─── MATERIAL FOR THIS TASK ───

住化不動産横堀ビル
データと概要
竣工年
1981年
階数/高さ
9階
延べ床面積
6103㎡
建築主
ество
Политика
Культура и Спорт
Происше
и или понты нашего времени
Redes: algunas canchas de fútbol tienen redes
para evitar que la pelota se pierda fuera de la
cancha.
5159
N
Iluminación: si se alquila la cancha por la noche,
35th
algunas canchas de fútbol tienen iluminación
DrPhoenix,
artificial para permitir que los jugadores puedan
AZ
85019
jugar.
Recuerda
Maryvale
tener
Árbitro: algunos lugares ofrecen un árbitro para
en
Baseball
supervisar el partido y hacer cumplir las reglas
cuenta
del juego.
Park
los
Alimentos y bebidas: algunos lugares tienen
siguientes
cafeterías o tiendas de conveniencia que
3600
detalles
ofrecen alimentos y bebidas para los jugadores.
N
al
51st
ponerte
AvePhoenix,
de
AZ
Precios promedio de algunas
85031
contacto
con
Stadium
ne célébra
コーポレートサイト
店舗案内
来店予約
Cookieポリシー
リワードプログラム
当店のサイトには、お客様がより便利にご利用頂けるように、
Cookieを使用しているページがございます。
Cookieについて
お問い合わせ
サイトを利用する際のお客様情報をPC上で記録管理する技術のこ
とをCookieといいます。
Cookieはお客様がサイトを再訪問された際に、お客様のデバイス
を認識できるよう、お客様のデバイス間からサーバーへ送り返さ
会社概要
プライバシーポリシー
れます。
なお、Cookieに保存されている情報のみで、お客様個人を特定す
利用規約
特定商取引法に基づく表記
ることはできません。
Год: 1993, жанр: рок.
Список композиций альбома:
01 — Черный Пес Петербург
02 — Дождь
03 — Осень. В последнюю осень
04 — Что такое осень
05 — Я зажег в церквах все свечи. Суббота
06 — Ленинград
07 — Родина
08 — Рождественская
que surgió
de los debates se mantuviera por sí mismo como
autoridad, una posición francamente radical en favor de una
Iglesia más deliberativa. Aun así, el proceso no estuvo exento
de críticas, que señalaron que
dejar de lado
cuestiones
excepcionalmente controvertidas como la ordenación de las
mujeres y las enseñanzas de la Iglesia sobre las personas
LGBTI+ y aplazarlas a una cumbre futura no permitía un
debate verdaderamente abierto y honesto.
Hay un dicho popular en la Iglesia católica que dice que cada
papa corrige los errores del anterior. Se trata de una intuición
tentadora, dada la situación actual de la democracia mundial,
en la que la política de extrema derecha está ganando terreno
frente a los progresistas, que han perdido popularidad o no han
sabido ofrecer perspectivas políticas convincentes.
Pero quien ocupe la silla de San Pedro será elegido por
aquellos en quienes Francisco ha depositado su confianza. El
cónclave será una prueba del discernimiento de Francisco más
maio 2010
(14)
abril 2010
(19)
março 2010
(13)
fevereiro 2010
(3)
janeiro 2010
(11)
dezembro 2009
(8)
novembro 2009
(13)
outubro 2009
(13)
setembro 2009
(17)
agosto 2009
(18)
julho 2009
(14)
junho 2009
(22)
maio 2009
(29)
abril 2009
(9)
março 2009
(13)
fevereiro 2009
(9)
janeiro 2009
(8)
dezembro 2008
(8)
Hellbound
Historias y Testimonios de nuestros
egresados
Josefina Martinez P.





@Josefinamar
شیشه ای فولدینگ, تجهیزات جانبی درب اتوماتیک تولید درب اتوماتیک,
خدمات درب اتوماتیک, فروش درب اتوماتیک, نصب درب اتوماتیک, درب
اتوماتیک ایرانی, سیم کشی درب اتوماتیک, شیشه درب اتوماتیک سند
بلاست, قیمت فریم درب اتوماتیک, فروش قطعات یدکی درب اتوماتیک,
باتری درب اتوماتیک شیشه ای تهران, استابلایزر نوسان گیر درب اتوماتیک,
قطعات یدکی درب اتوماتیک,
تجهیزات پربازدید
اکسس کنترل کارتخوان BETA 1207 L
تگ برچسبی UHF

───
─── MATERIAL FOR THIS TASK ───

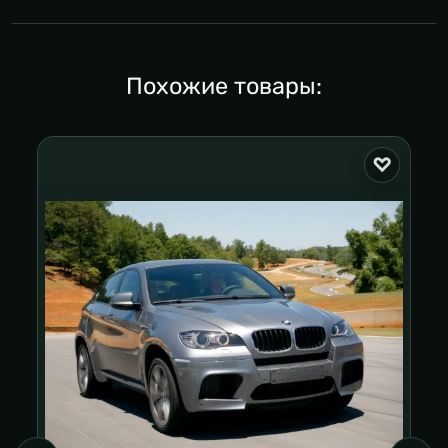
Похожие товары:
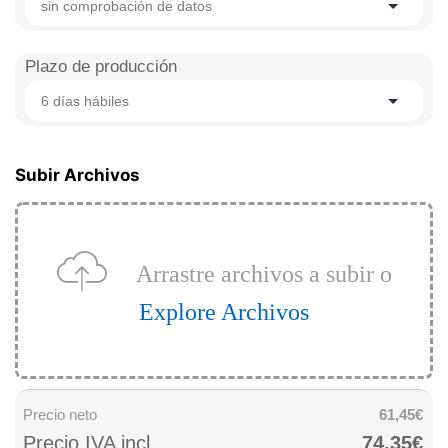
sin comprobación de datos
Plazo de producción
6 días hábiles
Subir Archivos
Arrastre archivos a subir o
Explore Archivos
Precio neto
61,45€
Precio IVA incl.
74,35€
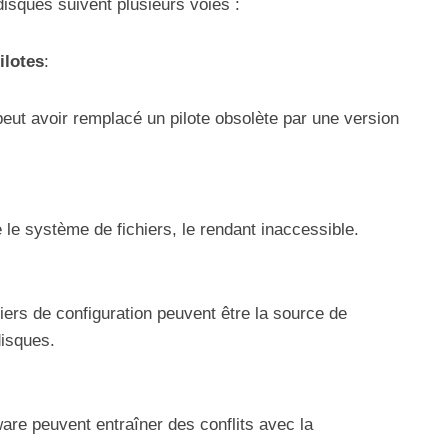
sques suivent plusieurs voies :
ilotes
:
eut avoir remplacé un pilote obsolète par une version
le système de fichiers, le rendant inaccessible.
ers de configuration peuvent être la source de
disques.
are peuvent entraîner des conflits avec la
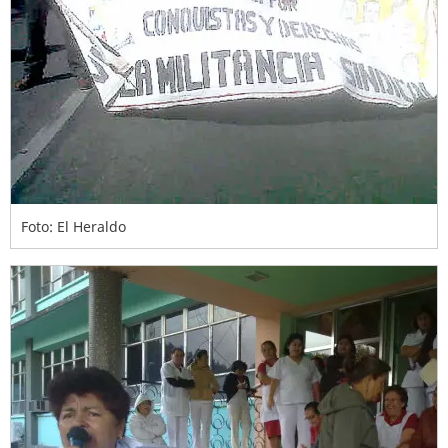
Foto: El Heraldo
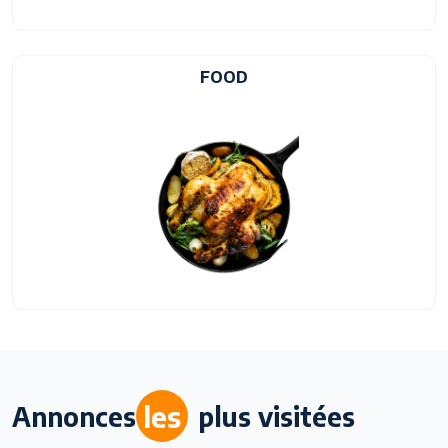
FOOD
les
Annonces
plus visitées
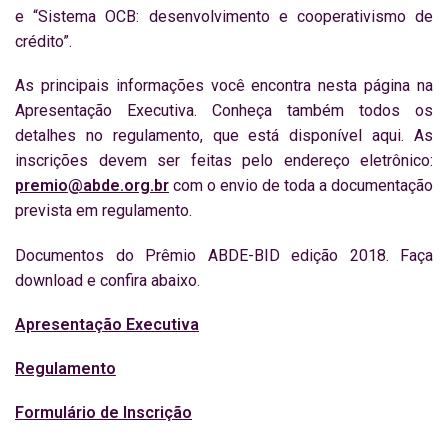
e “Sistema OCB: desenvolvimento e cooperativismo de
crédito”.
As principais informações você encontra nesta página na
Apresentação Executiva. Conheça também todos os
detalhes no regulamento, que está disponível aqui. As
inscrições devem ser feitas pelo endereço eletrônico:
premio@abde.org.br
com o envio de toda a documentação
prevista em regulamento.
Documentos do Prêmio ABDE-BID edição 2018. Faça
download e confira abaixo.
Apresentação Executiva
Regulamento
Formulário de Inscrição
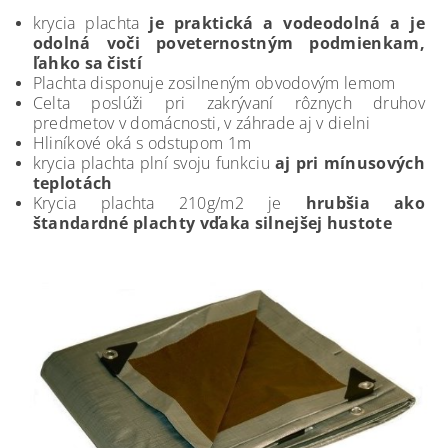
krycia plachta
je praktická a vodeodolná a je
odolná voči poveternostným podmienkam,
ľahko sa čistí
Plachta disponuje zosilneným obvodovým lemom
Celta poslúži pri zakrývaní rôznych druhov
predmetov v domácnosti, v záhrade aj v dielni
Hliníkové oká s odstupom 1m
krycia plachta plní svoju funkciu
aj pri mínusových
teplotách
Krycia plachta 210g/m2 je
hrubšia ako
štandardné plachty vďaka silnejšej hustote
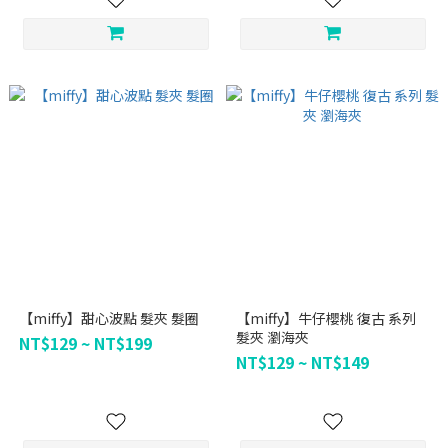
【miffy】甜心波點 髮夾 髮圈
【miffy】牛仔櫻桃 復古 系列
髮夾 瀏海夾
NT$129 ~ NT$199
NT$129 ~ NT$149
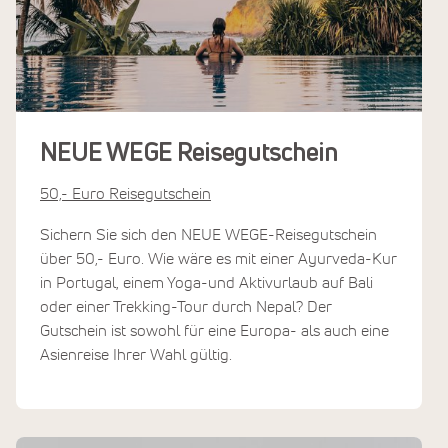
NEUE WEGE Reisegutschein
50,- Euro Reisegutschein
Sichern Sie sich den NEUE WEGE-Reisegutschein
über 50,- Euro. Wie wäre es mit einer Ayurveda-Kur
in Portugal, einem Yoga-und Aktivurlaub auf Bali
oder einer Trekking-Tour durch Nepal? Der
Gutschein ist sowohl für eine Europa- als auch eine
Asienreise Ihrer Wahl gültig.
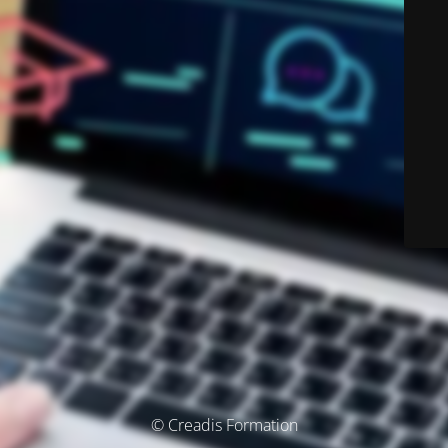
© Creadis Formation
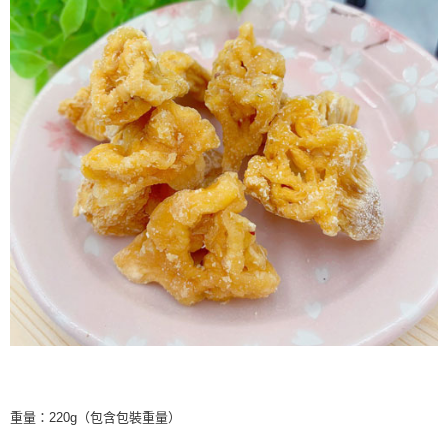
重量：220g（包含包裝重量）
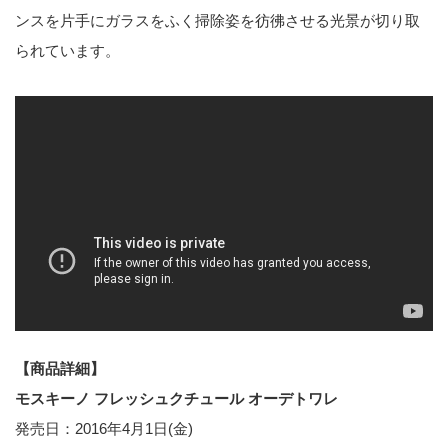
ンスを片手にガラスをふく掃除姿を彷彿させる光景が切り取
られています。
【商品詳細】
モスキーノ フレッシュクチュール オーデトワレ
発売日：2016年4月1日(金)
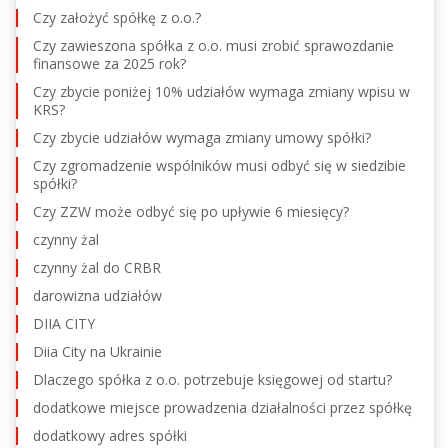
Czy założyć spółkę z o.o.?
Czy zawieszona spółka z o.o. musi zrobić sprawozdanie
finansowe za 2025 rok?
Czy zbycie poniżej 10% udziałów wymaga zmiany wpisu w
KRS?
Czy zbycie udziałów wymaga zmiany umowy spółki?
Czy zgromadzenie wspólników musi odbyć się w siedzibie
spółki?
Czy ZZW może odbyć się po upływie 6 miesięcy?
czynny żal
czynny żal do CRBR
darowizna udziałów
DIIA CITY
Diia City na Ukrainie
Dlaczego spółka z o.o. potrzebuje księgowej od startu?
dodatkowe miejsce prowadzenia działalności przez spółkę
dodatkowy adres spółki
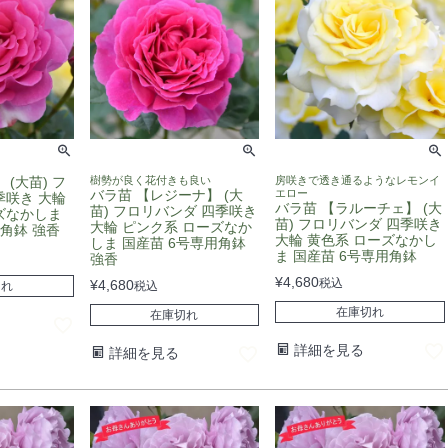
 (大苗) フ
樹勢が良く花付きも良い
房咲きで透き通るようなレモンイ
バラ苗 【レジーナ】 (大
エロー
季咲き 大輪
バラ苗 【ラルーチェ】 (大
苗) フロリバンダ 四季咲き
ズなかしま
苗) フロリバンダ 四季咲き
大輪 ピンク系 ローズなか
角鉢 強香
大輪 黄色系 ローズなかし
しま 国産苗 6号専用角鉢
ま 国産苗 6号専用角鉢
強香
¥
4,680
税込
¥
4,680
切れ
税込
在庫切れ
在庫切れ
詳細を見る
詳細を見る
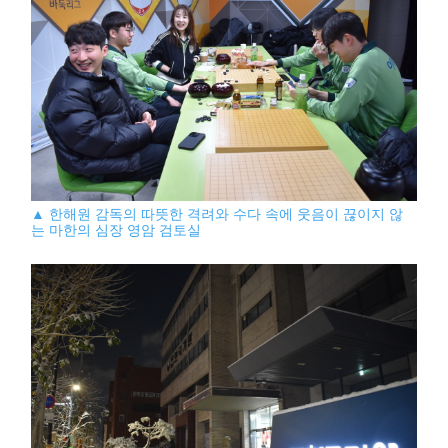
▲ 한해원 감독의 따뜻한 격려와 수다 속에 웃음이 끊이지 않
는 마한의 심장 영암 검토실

───
─── MATERIAL FOR THIS TASK ───

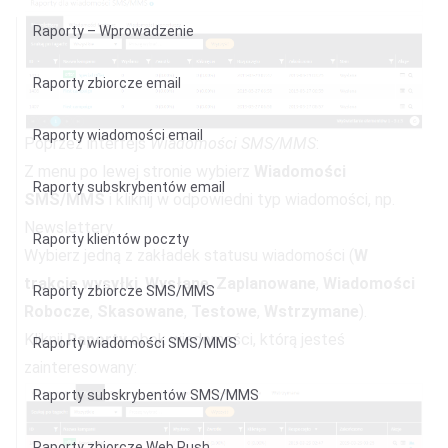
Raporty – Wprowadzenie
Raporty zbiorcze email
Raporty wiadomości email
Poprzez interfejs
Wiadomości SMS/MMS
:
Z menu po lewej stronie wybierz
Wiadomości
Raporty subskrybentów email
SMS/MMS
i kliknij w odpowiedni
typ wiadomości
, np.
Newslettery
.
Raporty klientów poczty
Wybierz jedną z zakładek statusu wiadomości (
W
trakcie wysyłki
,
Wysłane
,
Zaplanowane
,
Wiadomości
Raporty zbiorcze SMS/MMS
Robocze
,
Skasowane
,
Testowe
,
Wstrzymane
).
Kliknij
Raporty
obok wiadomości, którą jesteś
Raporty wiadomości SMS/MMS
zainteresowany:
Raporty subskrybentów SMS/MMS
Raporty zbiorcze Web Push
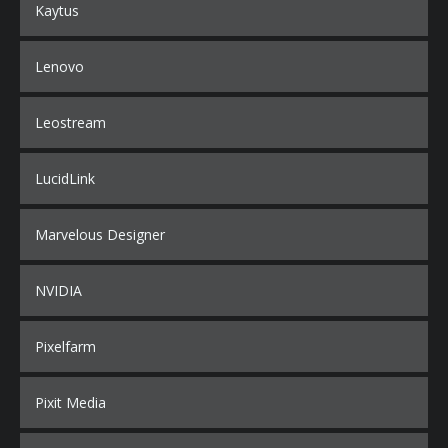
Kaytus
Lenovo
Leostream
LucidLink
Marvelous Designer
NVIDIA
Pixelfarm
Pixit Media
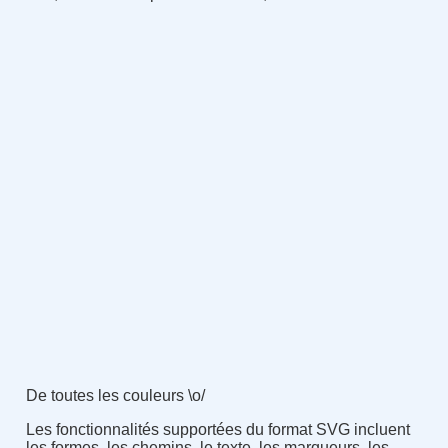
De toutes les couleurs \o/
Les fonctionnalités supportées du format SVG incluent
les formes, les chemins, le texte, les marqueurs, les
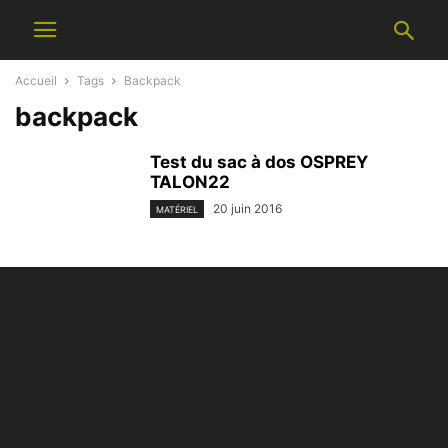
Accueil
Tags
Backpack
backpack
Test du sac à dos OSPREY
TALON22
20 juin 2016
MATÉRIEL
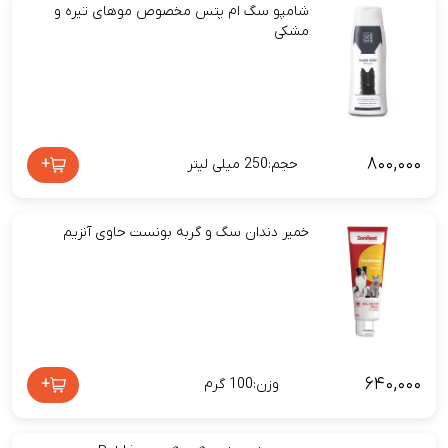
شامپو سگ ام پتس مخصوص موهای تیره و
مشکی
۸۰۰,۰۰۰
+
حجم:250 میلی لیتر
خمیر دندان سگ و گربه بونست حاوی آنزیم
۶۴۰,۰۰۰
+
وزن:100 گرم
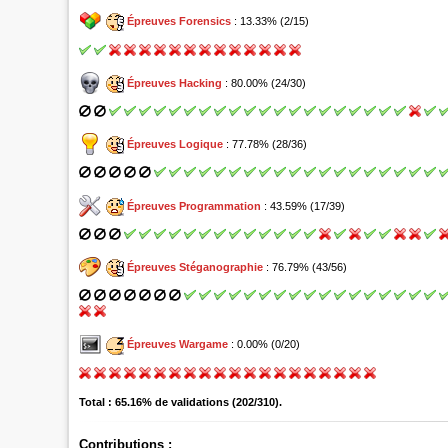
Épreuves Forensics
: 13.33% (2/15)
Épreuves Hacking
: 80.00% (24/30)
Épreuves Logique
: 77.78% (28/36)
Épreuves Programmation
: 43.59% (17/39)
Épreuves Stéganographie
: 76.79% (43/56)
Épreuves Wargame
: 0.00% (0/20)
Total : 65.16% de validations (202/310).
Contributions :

───

EXERCISE OBJECTIVE — Copy out all lines of the listing where the word "Apresentação" appears.

ANSWER BOX —
Apresentação Executiva. Conheça também todos os
Apresentação Executiva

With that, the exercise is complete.